====== Data to use ======

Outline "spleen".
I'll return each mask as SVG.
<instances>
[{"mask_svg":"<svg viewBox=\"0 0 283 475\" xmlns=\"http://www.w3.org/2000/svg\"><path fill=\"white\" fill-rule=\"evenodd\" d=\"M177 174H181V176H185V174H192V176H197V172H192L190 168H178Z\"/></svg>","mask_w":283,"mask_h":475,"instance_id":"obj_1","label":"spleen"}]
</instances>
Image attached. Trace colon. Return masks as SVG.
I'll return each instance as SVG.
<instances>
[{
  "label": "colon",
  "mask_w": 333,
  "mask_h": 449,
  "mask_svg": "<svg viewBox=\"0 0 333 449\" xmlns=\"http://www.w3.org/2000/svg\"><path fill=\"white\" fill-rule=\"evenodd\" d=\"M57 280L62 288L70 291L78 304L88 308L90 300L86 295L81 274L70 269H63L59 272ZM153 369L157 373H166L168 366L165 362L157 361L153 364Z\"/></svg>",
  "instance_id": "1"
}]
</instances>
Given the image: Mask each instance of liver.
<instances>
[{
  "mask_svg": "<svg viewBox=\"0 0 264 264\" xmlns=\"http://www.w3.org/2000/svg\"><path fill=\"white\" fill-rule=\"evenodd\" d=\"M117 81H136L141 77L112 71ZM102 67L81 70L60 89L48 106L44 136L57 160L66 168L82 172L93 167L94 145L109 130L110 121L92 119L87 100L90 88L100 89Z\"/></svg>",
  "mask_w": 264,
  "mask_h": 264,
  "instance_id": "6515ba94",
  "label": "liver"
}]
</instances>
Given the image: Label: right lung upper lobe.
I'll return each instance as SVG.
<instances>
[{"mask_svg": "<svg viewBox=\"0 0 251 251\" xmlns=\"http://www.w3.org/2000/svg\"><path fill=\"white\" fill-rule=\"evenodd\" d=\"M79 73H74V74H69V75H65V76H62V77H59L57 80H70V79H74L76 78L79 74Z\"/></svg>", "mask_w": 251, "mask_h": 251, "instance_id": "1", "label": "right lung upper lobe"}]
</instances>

======

_How to complete this task_
Filter by the word "viewBox": copy every line of the data that holds it.

_Finished exercise_
[{"mask_svg":"<svg viewBox=\"0 0 283 475\" xmlns=\"http://www.w3.org/2000/svg\"><path fill=\"white\" fill-rule=\"evenodd\" d=\"M177 174H181V176H185V174H192V176H197V172H192L190 168H178Z\"/></svg>","mask_w":283,"mask_h":475,"instance_id":"obj_1","label":"spleen"}]
  "mask_svg": "<svg viewBox=\"0 0 333 449\" xmlns=\"http://www.w3.org/2000/svg\"><path fill=\"white\" fill-rule=\"evenodd\" d=\"M57 280L62 288L70 291L78 304L88 308L90 300L86 295L81 274L70 269H63L59 272ZM153 369L157 373H166L168 366L165 362L157 361L153 364Z\"/></svg>",
  "mask_svg": "<svg viewBox=\"0 0 264 264\" xmlns=\"http://www.w3.org/2000/svg\"><path fill=\"white\" fill-rule=\"evenodd\" d=\"M117 81H136L141 77L112 71ZM102 67L81 70L60 89L48 106L44 136L57 160L66 168L82 172L93 167L94 145L109 130L110 121L92 119L87 100L90 88L100 89Z\"/></svg>",
[{"mask_svg": "<svg viewBox=\"0 0 251 251\" xmlns=\"http://www.w3.org/2000/svg\"><path fill=\"white\" fill-rule=\"evenodd\" d=\"M79 73H74V74H69V75H65V76H62V77H59L57 80H70V79H74L76 78L79 74Z\"/></svg>", "mask_w": 251, "mask_h": 251, "instance_id": "1", "label": "right lung upper lobe"}]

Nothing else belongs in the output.